■ Exercise description: For the material below, reproduce exactly each line from the one that has "wenn sie von" through the one that has "Telefon: 0170-9383424", and no others; pictures stay out.

■ Data supplied:
....

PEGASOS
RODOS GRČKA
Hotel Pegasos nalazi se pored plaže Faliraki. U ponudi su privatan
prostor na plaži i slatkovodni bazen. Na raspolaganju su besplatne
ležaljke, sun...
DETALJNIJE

....

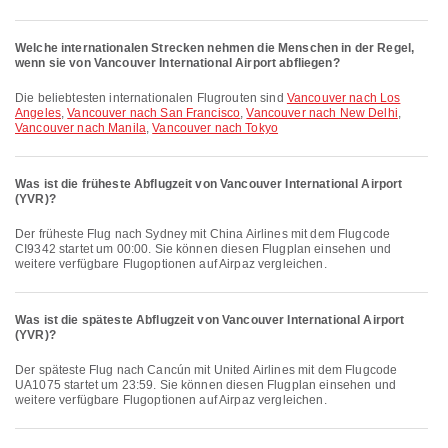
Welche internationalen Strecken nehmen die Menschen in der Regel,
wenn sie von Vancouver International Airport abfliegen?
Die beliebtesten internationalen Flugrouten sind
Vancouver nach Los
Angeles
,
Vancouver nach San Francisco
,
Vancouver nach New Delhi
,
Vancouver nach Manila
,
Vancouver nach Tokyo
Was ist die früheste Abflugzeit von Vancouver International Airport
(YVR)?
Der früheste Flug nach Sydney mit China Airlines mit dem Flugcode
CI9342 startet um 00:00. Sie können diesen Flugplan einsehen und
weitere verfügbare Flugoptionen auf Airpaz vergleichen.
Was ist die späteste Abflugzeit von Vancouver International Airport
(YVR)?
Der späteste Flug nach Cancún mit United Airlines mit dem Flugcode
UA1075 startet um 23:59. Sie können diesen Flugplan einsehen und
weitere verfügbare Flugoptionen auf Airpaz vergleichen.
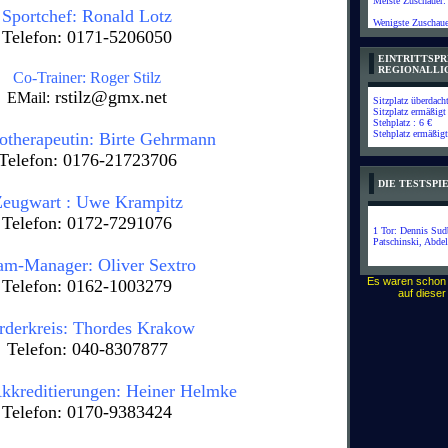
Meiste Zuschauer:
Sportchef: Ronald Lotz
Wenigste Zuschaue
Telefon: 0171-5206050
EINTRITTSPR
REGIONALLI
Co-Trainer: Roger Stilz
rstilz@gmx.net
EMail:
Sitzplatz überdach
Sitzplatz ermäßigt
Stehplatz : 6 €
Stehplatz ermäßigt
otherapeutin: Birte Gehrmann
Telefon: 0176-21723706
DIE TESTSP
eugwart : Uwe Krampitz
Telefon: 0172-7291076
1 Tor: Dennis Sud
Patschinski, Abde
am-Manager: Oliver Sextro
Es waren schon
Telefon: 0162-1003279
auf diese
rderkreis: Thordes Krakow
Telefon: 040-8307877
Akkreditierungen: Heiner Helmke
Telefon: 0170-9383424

....

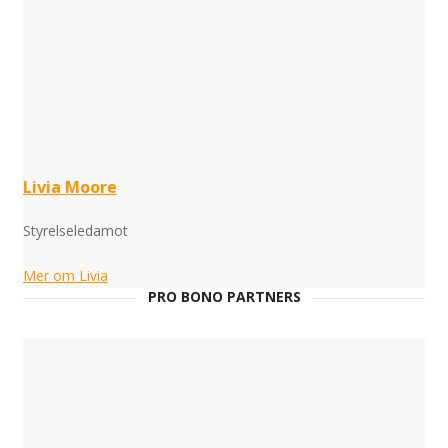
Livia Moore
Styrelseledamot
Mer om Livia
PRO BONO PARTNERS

....

■ Answer to the problem:
wenn sie von Vancouver International Airport abfliegen?
Die beliebtesten internationalen Flugrouten sind
Vancouver nach Los
Angeles
,
Vancouver nach San Francisco
,
Vancouver nach New Delhi
,
Vancouver nach Manila
,
Vancouver nach Tokyo
Was ist die früheste Abflugzeit von Vancouver International Airport
(YVR)?
Der früheste Flug nach Sydney mit China Airlines mit dem Flugcode
CI9342 startet um 00:00. Sie können diesen Flugplan einsehen und
weitere verfügbare Flugoptionen auf Airpaz vergleichen.
Was ist die späteste Abflugzeit von Vancouver International Airport
(YVR)?
Der späteste Flug nach Cancún mit United Airlines mit dem Flugcode
UA1075 startet um 23:59. Sie können diesen Flugplan einsehen und
weitere verfügbare Flugoptionen auf Airpaz vergleichen.
Meiste Zuschauer:
Sportchef: Ronald Lotz
Wenigste Zuschaue
Telefon: 0171-5206050
EINTRITTSPR
REGIONALLI
Co-Trainer: Roger Stilz
rstilz@gmx.net
EMail:
Sitzplatz überdach
Sitzplatz ermäßigt
Stehplatz : 6 €
Stehplatz ermäßigt
otherapeutin: Birte Gehrmann
Telefon: 0176-21723706
DIE TESTSP
eugwart : Uwe Krampitz
Telefon: 0172-7291076
1 Tor: Dennis Sud
Patschinski, Abde
am-Manager: Oliver Sextro
Es waren schon
Telefon: 0162-1003279
auf diese
rderkreis: Thordes Krakow
Telefon: 040-8307877
Akkreditierungen: Heiner Helmke
Telefon: 0170-9383424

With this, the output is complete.